Task statement:
When you reach the line containing "Target: left heart", begin copying, and keep copying each line exactly until the listing ends.

Entries supplied:
####
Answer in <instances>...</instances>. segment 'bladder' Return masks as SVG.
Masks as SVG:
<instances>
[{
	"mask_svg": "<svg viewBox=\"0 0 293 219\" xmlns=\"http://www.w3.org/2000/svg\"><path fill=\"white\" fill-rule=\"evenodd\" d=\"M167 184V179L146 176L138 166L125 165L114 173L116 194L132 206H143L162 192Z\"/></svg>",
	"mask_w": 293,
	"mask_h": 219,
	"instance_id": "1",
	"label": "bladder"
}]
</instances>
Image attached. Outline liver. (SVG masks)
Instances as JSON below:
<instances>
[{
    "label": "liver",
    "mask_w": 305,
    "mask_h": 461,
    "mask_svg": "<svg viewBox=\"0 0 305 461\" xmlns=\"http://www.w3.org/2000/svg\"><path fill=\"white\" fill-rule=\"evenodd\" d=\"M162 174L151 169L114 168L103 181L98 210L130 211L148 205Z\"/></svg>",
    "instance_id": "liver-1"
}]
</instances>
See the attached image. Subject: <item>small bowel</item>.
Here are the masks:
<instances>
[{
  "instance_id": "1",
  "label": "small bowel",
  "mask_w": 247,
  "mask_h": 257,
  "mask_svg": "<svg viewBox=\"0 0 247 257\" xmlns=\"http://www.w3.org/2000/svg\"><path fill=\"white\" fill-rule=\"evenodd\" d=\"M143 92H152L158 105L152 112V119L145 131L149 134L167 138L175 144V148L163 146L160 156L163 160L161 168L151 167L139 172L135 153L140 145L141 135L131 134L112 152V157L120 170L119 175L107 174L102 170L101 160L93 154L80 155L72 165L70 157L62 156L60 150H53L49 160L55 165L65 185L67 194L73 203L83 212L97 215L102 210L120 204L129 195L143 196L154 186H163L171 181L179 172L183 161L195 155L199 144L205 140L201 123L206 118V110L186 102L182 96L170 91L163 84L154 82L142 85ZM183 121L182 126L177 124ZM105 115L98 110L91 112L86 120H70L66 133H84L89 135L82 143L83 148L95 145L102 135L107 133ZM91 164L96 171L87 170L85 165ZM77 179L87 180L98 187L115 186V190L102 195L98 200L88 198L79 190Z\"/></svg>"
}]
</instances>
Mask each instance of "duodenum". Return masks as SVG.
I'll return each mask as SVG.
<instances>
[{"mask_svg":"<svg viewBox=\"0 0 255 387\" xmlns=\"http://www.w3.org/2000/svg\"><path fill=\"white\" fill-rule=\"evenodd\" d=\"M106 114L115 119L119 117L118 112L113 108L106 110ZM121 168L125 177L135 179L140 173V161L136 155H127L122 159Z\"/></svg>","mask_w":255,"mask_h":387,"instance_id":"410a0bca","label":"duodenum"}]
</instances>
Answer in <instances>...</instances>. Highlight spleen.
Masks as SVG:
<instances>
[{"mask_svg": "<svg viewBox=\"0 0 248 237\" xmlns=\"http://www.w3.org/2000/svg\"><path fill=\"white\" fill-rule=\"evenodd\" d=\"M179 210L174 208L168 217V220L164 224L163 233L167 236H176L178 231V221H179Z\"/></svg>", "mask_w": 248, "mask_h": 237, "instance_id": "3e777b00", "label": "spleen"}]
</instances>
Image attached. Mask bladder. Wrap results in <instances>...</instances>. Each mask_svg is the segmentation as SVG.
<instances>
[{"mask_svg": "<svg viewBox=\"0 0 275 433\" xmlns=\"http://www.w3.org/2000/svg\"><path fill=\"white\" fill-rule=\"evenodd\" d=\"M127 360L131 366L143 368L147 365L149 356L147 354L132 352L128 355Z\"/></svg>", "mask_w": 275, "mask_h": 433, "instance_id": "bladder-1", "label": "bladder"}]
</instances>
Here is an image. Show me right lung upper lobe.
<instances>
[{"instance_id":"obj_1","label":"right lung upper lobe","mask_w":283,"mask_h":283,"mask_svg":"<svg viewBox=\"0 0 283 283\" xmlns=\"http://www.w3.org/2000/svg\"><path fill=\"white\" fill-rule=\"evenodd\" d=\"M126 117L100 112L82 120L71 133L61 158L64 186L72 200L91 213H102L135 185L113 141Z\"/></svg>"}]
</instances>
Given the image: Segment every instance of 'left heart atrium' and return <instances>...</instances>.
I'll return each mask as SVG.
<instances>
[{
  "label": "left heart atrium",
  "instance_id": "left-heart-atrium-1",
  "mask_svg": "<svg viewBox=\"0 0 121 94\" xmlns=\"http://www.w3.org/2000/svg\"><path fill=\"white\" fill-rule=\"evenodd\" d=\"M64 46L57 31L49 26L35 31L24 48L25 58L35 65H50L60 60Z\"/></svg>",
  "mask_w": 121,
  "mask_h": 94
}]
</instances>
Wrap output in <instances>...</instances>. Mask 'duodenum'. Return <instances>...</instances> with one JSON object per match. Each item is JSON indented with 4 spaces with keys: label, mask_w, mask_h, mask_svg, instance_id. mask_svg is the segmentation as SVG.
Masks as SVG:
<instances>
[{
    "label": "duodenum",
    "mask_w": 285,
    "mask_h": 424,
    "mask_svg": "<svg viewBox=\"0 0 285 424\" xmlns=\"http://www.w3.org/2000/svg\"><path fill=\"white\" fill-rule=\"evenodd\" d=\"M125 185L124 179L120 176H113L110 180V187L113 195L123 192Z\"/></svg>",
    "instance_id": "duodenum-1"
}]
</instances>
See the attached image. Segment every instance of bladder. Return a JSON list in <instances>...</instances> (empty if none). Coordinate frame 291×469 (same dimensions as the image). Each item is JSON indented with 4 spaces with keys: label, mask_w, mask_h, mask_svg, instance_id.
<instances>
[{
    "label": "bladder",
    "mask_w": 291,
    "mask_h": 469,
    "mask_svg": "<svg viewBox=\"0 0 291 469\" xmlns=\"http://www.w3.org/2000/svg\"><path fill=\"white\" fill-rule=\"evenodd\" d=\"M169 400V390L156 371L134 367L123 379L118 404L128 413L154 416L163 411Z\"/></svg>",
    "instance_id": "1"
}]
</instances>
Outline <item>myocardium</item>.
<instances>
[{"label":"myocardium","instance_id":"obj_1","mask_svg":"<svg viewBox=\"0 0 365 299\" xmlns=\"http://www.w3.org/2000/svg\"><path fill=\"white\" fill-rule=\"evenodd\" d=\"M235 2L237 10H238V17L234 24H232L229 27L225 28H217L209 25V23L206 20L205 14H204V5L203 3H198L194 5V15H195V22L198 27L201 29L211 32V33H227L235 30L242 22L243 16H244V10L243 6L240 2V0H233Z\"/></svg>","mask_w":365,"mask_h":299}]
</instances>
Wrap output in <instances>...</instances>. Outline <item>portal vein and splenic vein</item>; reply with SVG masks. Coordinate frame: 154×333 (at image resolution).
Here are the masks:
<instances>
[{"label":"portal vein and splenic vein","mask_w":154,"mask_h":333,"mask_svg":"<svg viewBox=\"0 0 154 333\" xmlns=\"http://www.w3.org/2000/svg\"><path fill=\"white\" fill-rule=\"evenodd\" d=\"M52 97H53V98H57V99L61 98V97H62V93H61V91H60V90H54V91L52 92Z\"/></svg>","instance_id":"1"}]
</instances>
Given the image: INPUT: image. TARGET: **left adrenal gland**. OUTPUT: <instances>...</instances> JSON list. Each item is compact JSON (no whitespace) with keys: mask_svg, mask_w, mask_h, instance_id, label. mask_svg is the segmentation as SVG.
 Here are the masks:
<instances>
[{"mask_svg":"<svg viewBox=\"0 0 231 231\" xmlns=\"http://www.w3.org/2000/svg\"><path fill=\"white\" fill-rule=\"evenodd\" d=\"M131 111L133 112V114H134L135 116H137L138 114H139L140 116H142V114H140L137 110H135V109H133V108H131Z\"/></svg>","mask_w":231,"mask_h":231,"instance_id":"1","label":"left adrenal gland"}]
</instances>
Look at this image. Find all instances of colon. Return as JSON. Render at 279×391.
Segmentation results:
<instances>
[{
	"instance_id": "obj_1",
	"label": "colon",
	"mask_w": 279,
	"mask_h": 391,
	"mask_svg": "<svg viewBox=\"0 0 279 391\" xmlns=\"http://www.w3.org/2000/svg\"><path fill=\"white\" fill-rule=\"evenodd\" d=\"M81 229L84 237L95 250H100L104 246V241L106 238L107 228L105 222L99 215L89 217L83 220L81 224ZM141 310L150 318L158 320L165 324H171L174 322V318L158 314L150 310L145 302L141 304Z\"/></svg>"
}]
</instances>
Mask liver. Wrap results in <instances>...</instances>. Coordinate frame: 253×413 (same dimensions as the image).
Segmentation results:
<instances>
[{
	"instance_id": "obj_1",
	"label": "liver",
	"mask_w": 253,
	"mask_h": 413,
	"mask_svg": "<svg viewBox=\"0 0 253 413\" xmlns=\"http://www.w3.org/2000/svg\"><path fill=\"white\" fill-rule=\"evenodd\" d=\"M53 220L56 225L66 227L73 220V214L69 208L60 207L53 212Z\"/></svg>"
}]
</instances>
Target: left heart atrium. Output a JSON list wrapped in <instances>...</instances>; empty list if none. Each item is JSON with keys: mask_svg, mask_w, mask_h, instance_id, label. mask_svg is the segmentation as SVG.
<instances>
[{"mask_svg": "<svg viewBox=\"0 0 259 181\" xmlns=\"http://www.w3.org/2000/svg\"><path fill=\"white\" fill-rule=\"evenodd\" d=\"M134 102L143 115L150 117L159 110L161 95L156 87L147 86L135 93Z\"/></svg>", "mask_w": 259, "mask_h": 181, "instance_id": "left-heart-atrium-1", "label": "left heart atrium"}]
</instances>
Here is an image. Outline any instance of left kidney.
####
Answer for this exercise:
Target: left heart atrium. Output a JSON list wrapped in <instances>...</instances>; empty list if none. Each item is JSON with keys: mask_svg, mask_w, mask_h, instance_id, label. mask_svg is the segmentation as SVG.
<instances>
[{"mask_svg": "<svg viewBox=\"0 0 259 181\" xmlns=\"http://www.w3.org/2000/svg\"><path fill=\"white\" fill-rule=\"evenodd\" d=\"M134 102L143 115L150 117L159 110L161 95L156 87L147 86L135 93Z\"/></svg>", "mask_w": 259, "mask_h": 181, "instance_id": "left-heart-atrium-1", "label": "left heart atrium"}]
</instances>
Here is an image. Outline any instance of left kidney.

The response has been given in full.